Wikidata
Here's an example query to get proper name translations for countries in Nynorsk/Bokmål/Danish from Wikidata:
PREFIX wikibase: <http://wikiba.se/ontology#> PREFIX wd: <http://www.wikidata.org/entity/> PREFIX wdt: <http://www.wikidata.org/prop/direct/> PREFIX rdfs: <http://www.w3.org/2000/01/rdf-schema#> PREFIX p: <http://www.wikidata.org/prop/> PREFIX v: <http://www.wikidata.org/prop/statement/> SELECT * WHERE { ?p wdt:P31/wdt:P279 wd:Q6256 . SERVICE wikibase:label { bd:serviceParam wikibase:language "nn" . ?p rdfs:label ?nnName . } SERVICE wikibase:label { bd:serviceParam wikibase:language "no,nb" . ?p rdfs:label ?nbName . } SERVICE wikibase:label { bd:serviceParam wikibase:language "da" . ?p rdfs:label ?daName . } } LIMIT 10
You can paste that into https://query.wikidata.org/ to get the first 10 hits.

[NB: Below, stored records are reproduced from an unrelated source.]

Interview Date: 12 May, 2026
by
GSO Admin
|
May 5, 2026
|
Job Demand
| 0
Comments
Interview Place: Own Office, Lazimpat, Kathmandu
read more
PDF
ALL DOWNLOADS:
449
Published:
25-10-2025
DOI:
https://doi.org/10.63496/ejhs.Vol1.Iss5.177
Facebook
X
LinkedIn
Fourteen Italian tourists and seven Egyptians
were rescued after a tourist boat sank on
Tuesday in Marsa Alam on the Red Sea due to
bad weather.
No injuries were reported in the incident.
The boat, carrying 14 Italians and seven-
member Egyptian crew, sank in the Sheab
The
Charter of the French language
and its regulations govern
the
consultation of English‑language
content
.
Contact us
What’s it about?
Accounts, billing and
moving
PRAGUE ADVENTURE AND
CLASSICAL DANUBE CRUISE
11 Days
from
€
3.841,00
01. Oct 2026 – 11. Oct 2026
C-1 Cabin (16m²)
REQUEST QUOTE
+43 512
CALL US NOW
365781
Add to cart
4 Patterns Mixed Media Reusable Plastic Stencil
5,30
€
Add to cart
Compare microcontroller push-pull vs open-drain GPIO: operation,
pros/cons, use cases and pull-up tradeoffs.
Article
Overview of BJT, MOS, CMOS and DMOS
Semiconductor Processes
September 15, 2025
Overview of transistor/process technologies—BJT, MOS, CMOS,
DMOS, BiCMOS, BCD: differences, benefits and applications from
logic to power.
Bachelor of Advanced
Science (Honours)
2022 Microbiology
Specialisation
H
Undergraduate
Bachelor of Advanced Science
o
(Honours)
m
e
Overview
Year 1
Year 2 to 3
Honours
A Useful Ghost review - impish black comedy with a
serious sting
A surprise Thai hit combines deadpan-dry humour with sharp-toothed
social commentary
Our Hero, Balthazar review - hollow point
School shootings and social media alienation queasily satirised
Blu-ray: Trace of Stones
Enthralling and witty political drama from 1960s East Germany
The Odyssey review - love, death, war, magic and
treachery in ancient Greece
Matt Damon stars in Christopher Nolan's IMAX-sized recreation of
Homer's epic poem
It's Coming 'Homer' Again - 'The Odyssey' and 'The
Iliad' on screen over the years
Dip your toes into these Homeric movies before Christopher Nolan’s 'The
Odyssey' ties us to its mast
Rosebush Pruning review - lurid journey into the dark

Mouse-over things like "wd:Q6256" to show what they refer to, or look them up at urls like https://www.wikidata.org/wiki/Q6256 or https://www.wikidata.org/wiki/Property:P279
To get lots of hits, click the "🔗Link▼" button and right-click and copy the link to "REST Endpoint"; you can curl this with an increased LIMIT into a big file, e.g.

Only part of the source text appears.